[Dataset entries Boundary: Start]

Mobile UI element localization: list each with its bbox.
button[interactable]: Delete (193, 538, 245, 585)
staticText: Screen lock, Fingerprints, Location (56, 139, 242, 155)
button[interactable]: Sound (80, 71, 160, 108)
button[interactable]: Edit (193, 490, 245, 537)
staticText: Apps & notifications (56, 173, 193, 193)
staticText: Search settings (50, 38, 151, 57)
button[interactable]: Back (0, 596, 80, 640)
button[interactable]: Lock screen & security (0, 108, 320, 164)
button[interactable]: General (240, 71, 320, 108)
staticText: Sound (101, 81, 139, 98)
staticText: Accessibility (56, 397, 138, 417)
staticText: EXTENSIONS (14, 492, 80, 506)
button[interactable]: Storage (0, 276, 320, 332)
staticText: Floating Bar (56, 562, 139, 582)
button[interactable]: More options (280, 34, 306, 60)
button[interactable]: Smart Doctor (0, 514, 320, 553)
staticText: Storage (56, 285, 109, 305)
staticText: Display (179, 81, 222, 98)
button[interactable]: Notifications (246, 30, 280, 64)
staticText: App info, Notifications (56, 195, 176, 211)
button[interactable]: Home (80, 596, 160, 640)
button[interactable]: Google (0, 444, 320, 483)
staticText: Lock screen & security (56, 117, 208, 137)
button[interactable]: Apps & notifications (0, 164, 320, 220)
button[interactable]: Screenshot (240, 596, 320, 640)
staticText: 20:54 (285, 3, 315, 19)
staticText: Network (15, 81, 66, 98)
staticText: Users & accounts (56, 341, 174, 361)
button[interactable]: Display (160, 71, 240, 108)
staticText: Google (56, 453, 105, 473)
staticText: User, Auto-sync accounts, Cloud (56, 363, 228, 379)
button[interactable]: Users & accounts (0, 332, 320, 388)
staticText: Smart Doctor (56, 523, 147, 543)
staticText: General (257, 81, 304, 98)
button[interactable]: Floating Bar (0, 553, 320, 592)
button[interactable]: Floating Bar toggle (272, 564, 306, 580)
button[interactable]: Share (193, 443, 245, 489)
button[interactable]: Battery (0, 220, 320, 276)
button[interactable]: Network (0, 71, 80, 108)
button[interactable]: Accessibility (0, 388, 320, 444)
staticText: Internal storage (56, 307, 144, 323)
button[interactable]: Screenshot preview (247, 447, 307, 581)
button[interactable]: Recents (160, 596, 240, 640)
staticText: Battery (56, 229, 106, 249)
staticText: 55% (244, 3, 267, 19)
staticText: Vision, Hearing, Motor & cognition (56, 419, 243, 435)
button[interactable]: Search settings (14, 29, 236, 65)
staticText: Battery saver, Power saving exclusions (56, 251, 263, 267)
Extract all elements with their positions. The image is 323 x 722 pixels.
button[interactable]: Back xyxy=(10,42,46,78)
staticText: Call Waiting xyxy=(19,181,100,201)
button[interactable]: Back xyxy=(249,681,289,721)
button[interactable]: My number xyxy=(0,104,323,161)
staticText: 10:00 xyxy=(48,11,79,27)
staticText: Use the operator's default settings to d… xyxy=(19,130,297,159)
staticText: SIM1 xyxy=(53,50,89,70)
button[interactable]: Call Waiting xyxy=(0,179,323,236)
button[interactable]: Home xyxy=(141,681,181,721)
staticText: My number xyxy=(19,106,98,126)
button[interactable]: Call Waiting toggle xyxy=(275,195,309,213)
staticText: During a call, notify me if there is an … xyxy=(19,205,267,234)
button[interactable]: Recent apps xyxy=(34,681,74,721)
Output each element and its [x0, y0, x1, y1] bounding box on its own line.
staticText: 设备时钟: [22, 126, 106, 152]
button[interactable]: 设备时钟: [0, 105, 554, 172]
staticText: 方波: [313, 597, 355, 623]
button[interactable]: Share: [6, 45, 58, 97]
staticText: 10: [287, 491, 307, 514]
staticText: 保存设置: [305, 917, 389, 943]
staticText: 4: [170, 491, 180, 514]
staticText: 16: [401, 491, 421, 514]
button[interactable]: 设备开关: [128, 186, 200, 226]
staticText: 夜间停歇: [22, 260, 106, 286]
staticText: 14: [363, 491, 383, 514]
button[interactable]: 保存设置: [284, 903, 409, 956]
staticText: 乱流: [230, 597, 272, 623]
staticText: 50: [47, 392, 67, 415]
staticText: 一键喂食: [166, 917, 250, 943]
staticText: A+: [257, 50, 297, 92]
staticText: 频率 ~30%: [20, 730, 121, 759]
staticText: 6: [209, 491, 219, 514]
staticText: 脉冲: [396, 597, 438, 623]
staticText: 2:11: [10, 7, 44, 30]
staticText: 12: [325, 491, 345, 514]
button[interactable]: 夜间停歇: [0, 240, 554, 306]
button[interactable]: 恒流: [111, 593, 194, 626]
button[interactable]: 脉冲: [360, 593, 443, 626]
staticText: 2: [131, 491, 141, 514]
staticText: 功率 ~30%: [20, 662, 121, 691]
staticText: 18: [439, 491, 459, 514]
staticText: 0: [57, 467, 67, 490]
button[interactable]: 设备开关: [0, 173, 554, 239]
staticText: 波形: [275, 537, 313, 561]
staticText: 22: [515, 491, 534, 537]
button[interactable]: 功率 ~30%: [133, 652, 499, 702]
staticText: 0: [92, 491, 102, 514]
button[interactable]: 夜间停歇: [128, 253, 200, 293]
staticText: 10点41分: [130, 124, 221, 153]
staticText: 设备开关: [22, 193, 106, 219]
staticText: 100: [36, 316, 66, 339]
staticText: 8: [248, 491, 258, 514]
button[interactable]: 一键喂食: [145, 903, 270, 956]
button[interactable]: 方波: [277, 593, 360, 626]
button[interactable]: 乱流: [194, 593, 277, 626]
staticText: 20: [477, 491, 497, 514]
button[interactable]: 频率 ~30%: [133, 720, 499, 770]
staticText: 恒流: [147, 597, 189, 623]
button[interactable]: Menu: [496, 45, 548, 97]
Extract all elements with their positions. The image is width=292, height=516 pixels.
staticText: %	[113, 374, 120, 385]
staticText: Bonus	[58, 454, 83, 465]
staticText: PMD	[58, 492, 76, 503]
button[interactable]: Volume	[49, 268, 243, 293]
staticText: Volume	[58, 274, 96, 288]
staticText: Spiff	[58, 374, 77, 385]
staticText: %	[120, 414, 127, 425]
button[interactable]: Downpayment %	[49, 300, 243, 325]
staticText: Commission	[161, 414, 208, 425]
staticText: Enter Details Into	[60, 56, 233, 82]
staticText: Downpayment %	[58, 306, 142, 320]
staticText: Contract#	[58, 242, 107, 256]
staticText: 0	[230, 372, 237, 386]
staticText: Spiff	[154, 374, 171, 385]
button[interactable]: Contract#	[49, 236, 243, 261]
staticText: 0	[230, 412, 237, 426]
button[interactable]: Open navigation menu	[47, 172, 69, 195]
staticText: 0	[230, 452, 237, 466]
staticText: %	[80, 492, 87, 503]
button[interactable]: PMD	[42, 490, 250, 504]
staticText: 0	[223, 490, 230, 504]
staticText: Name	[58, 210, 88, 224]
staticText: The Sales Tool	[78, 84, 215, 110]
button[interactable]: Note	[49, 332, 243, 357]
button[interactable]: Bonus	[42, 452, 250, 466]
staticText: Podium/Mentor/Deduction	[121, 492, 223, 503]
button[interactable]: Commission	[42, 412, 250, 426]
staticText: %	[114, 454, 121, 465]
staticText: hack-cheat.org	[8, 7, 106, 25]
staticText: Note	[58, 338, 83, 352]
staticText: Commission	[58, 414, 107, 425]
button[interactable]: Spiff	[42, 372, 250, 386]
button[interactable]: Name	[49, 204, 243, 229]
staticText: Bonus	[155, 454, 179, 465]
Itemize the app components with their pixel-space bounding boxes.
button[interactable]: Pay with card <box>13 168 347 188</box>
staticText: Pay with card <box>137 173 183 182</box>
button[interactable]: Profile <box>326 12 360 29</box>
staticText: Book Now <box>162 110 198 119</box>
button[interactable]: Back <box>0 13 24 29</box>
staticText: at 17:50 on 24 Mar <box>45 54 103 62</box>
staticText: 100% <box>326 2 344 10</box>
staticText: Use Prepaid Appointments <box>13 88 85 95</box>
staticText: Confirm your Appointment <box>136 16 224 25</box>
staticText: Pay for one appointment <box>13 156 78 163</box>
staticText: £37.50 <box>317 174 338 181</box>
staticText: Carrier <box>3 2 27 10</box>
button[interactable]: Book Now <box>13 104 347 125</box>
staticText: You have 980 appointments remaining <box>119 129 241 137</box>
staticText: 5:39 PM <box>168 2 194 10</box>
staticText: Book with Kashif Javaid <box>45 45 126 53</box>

[Dataset entries Boundary: End]

### The problem
Search the entries above for the word "夜间停歇" and copy each line where it appears.

### The answer
staticText: 夜间停歇: [22, 260, 106, 286]
button[interactable]: 夜间停歇: [0, 240, 554, 306]
button[interactable]: 夜间停歇: [128, 253, 200, 293]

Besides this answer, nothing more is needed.